Smith is responsible for the strategic and tactical management of the company’s ecosystem, including the creation of new business models to support growth and differentiation. We asked him four questions:
Q. Have the events of the pandemic caused an irreversible shift in the digitalisation of banks? If so, is COVID the sole cause or are there other factors?
It’s a great question and one that I am asked a lot. Without a doubt, the COVID-19 pandemic has driven a significant shift in the acceleration of digital. In fact, I’ve seen some estimates show there to have been as much as four to six years of digital adoption growth since the initial lockdown started.
While the pandemic may be the primary reason for this growth, two other drivers include fintech disruption and the high costs of operating a traditional retail bank.
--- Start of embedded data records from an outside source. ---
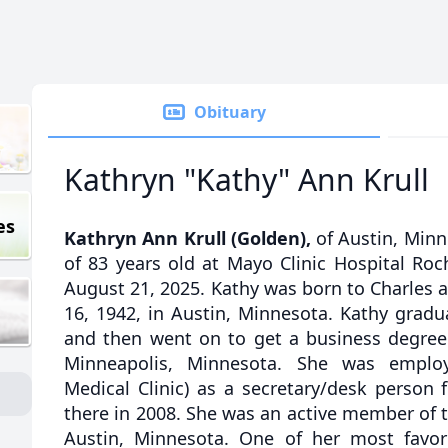
Obituary
Kathryn "Kathy" Ann Krull
es
Kathryn Ann Krull (Golden),
of Austin, Minn
of 83 years old at Mayo Clinic Hospital Ro
August 21, 2025. Kathy was born to Charles 
16, 1942, in Austin, Minnesota. Kathy grad
and then went on to get a business degree 
Minneapolis, Minnesota. She was emplo
Medical Clinic) as a secretary/desk person 
there in 2008. She was an active member of t
Austin, Minnesota. One of her most favo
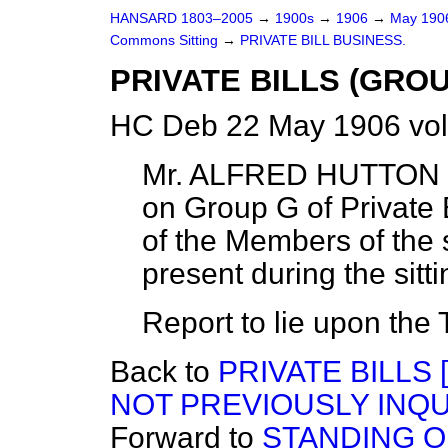
HANSARD 1803–2005
→
1900s
→
1906
→
May 19
Commons Sitting
→
PRIVATE BILL BUSINESS.
PRIVATE BILLS (GROU
HC Deb 22 May 1906 vol
Mr. ALFRED HUTTON r
on Group G of Private B
of the Members of the
present during the sitt
Report to lie upon the 
Back to
PRIVATE BILLS
NOT PREVIOUSLY INQU
Forward to
STANDING 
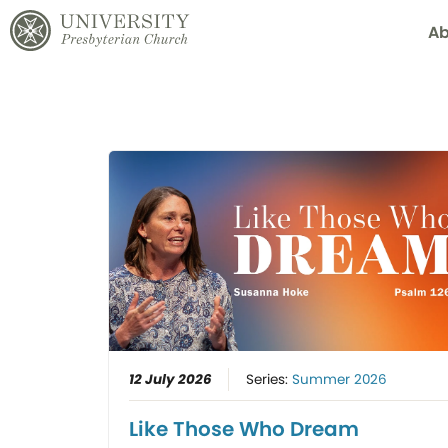
Ab
12 July 2026
Series:
Summer 2026
Like Those Who Dream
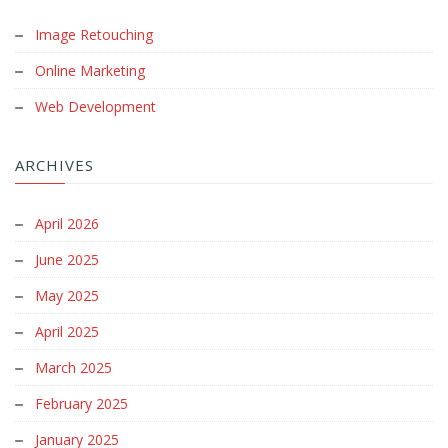
Image Retouching
Online Marketing
Web Development
ARCHIVES
April 2026
June 2025
May 2025
April 2025
March 2025
February 2025
January 2025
Both of these factors have caught the attention of banking executives as they set their minds on accelerating digital transformation with a focus on high return, low risk.
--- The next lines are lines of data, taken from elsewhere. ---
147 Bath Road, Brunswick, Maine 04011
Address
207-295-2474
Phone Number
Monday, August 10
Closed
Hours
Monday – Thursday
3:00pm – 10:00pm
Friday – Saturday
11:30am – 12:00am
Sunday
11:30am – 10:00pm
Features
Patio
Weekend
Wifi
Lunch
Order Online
Q. Some commentators believe banks must learn from Big Tech in order to survive. Do you agree? Please expand.
I agree completely; we’re living in the era of the ‘ecosystem’. All the seismic shifts we’re seeing in technology, be it aggregation, embedded finance, DeFi or hyper-personalisation are all enabled by the foundation of an ecosystem.
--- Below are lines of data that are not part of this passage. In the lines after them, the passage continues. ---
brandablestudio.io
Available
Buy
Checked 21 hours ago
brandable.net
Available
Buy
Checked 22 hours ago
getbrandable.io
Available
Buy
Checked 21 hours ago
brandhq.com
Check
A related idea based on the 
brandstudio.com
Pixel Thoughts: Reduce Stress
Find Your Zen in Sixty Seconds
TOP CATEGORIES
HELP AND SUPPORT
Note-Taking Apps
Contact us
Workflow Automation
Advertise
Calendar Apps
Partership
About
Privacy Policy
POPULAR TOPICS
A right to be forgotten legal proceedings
When financial institutions work with a strategic partner like Zafin, which has made the strategic investments in a best-in-class ecosystem, they’re able to capitalise on opportunities more quickly and safely, and will be better positioned for growth now and at the other side of the pandemic.
Q. What are currently the obstacles to adopting Open Banking? Is it more likely to 'take off' in some regions rather than others?
I would argue that Open Banking has been in the US for some time and will only continue to grow there. By definition, Open Banking is about the secure sharing of financial information that customers are aware of and have authorised. Under that definition, we’re seeing aspects of this well underway even though its full potential remains to be seen.
Third-Party Providers are a natural outcome of Open Banking, whereby they can create propositions beyond what a bank normally does to enable banking functions such as payments, borrowing, saving and so on. Once again, some of these are already present through industry-led initiatives, whereas regions such as the EU have taken the pathway of regulation such as PSD2.
The industry-led initiatives we’ve seen in the US have also had the added advantage of guard-rails that regulatory bodies like FFIEC and CFPB provide. There are also other technology-led initiatives such as API definitions that are set out through the FS-ISAC.
I would argue the future of Open Banking in North America will be through the natural evolution of the guidelines and API definitions that have been published, as well as the natural progression of industry initiatives.
Q. Are there any other bank tech trends you'd like to discuss?
Coreless banking. Zafin has been pioneering some of the work around externalising functions out of the legacy core to drive a more ‘fintech nimble’ bank, while not having to deliver a ‘heart and lungs’ core bank replacement.
Real life examples of this include moving some of the core functions of a banking system, such as product and pricing to a platform like Zafin. Origination, onboarding, KYC, risk, and compliance are all other examples of externalising banking functions for added agility.